A confusing problem about DDP

I’m running the code of Mean Teacher where the teacher is updated via EMA.
The Teacher’s state_dicts of 10 continuous EMA updates are saved (marked as Tn-1, Tn-2, …, Tn-10), and I want to check the distance between the output of Tn and Tn-10:

When I use traditional DataParallel, the value is usually 0.3~0.7.
But when I use AMP+DDP on single device but multi GPUs, the value is 0.01 ~ 0.1.
And also, I tried AMP+DataParallel and AMP+DDP on single device and single GPU, the value back to 0.3~0.7.
So it looks like something goes different from usual when DDP is apply on multi GPUs.

My code looks like:

# Model Initialize
scaler = amp.GradScaler()
student_model = Model().cuda()
teacher_model = Model().cuda()
teacher_dict = student_model.state_dict().copy()
student_model = nn.SyncBatchNorm.convert_sync_batchnorm(student_model)
# student_model = nn.DataParallel(student_model, device_ids = gpu_ids)
student_model = DDP(student_model, device_ids = [local_rank])
teacher_model = nn.SyncBatchNorm.convert_sync_batchnorm(teacher_model)
# teacher_model = nn.DataParallel(teacher_model, device_ids = gpu_ids)
teacher_model = DDP(teacher_model, device_ids = [local_rank])
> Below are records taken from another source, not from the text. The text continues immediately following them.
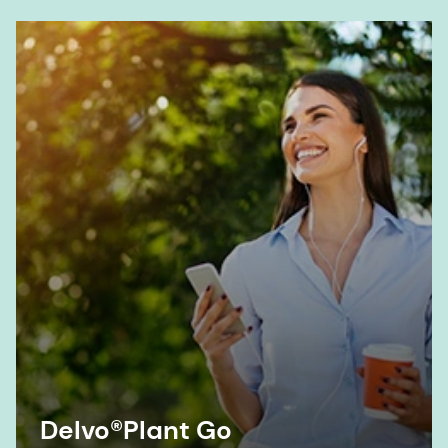
Delvo®Plant Go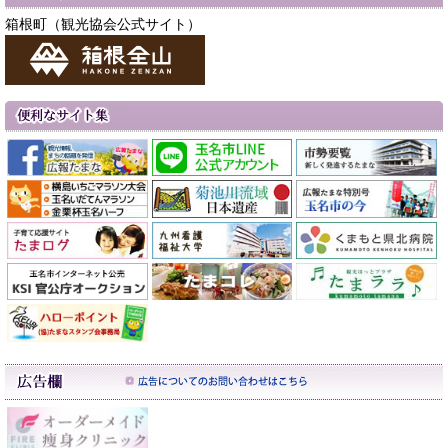
箱根町（観光協会公式サイト）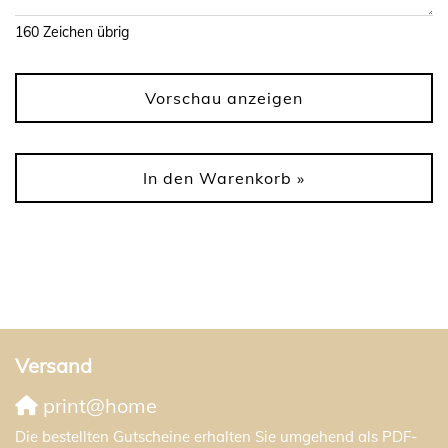
160
Zeichen übrig
Vorschau anzeigen
In den Warenkorb »
Versand
print@home
Die bestellten Gutscheine erhalten Sie umgehend als PDF-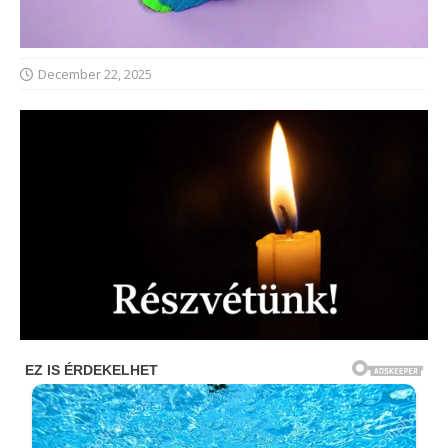
December 22, 2025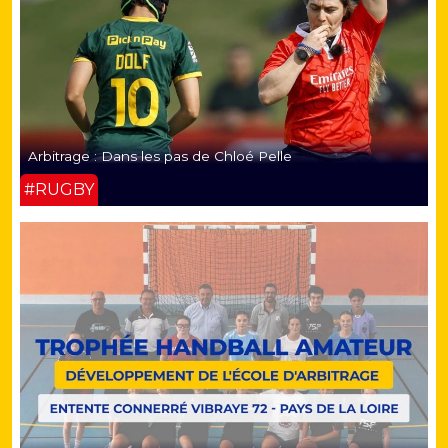
Arbitrage : Dans les pas de Chloé Pelle
#RUGBY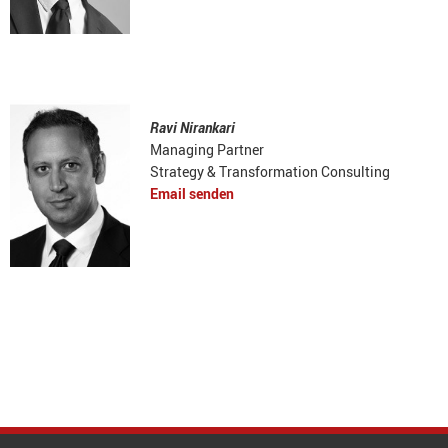
Ravi Nirankari
Managing Partner
Strategy & Transformation Consulting
Email senden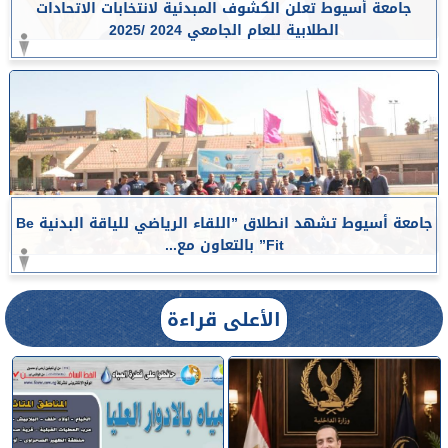
جامعة أسيوط تعلن الكشوف المبدئية لانتخابات الاتحادات
الطلابية للعام الجامعي 2024 /2025
جامعة أسيوط تشهد انطلاق ”اللقاء الرياضي للياقة البدنية Be
Fit” بالتعاون مع...
الأعلى قراءة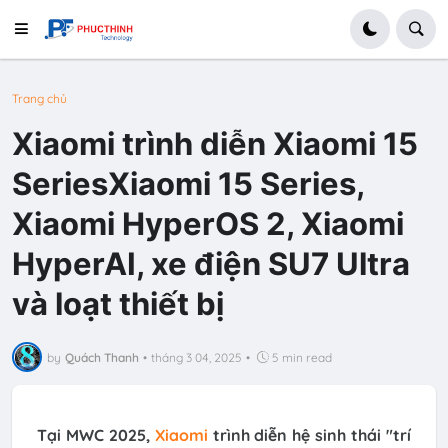
Trang chủ
Xiaomi trình diễn Xiaomi 15
SeriesXiaomi 15 Series,
Xiaomi HyperOS 2, Xiaomi
HyperAI, xe điện SU7 Ultra
và loạt thiết bị
by
Quách Thanh
•
tháng 3 04, 2025
•
5 min read
Tại MWC 2025,
Xiaomi
trình diễn hệ sinh thái "trí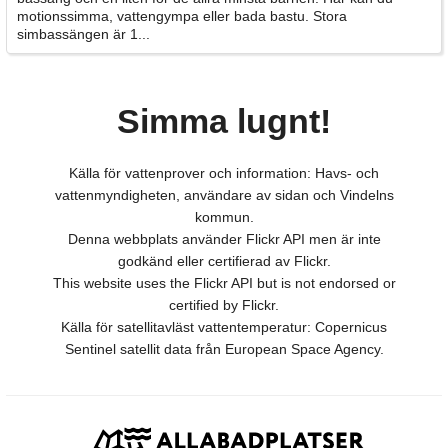
motionssimma, vattengympa eller bada bastu. Stora
simbassängen är 1...
Simma lugnt!
Källa för vattenprover och information: Havs- och
vattenmyndigheten, användare av sidan och Vindelns
kommun.
Denna webbplats använder Flickr API men är inte
godkänd eller certifierad av Flickr.
This website uses the Flickr API but is not endorsed or
certified by Flickr.
Källa för satellitavläst vattentemperatur: Copernicus
Sentinel satellit data från European Space Agency.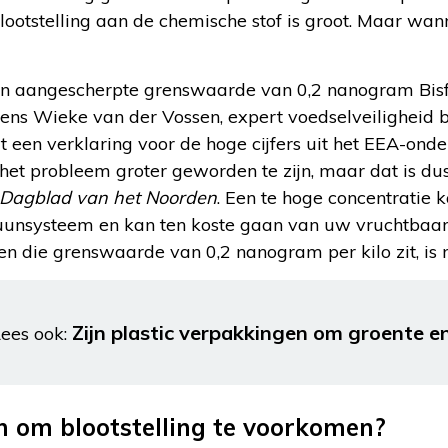
ootstelling aan de chemische stof is groot. Maar wann
en aangescherpte grenswaarde van 0,2 nanogram Bisfe
ens Wieke van der Vossen, expert voedselveiligheid b
dit een verklaring voor de hoge cijfers uit het EEA-ond
 het probleem groter geworden te zijn, maar dat is dus 
Dagblad van het Noorden
. Een te hoge concentratie k
nsysteem en kan ten koste gaan van uw vruchtbaarh
oven die grenswaarde van 0,2 nanogram per kilo zit, is n
Zijn plastic verpakkingen om groente en
ees ook:
 om blootstelling te voorkomen?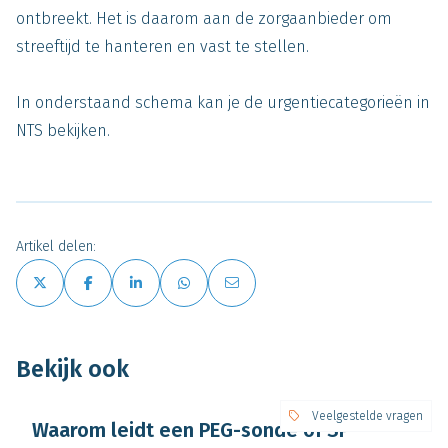
ontbreekt. Het is daarom aan de zorgaanbieder om
streeftijd te hanteren en vast te stellen.
In onderstaand schema kan je de urgentiecategorieën in
NTS bekijken.
Artikel delen:
Bekijk ook
Veelgestelde vragen
Waarom leidt een PEG-sonde of SP-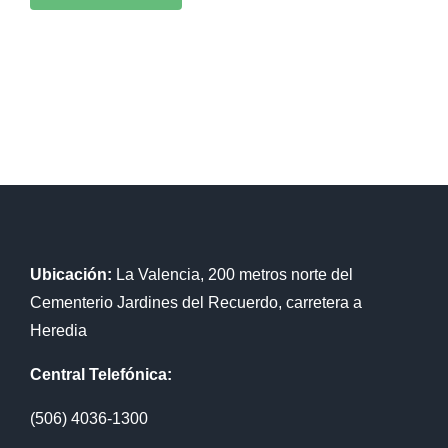
Ubicación:
La Valencia, 200 metros norte del
Cementerio Jardines del Recuerdo, carretera a
Heredia
Central Telefónica:
(506) 4036-1300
loss_fn = nn.SmoothL1Loss().cuda()

opt = torch.optim.Adam([{"params":[p for p in list(student_model.parameters()) if p.requires_grad]}], lr=lr, betas=(0.5, 0.999))

# Training
teacher_dict_list = []
teacher_dict_prev = None  # Tn-10, at the beginning is None
for epoch in range(num_epochs):
	for data in trainloader:
		images, labels = data
		images = images.cuda()
		labels = labels.cuda()

		with amp.autocast():
			preds = student_model(images)
			loss = loss_fn(preds, labels)

		scaler.scale(loss).backward()
		scaler.step(opt)
		opt.zero_grad()

		t = teacher_dict.copy()
		for k, v in t.items():
			t[k] = t[k].cpu()	# store on cpu memory, or the cuda memory would overflow
		teacher_dict_list.append(t)	# store Tn-1
		# EMA update teacher_dict
		for k, v in student_model.module.state_dict().items():
			if k.find('num_batches_tracked') == -1:
				teacher_dict[k] = 0.999 * teacher_dict[k] + 0.001 * v
		# we have stored 10 teacher's state_dicts
		if len(teacher_dict_list) == 10:
			teacher_dict_prev = teacher_dict_list[0]	# pick Tn-10
			del(teacher_dict_list[0])

		if teacher_dict_prev is None:
			continue
		else:
			teacher_model.module.load_state_dict(teacher_dict)	# load the newest state_dict
			with torch.no_grad():
				with amp.autocast():
					output_cur = teacher_model(images)

			teacher_model.module.load_state_dict(teacher_dict_prev)	# load the old state_dict
			with torch.no_grad():
				with amp.autocast():
					output_prev = teacher_model(images)
			print(torch.abs(output_cur - output_prev).max())
		scaler.update()

The code above is a simplified version, the structure is the same. To some reason, I can’t post all my code for you to reproduce the problem.
So, the printed value is 0.3 ~ 0.7 (which i think should be correct) at the setting of:

  • DataParallel w/o AMP on single device and multi GPUs
  • DataParallel with AMP on single device and multi GPUs
  • DDP with AMP on single device and single GPU

but it becomes much smaller (0.01 ~ 0.1) on DDP with AMP on single device and multi GPUs.

Hey did u solve your problem ? If yes, could you maybe explain the solution?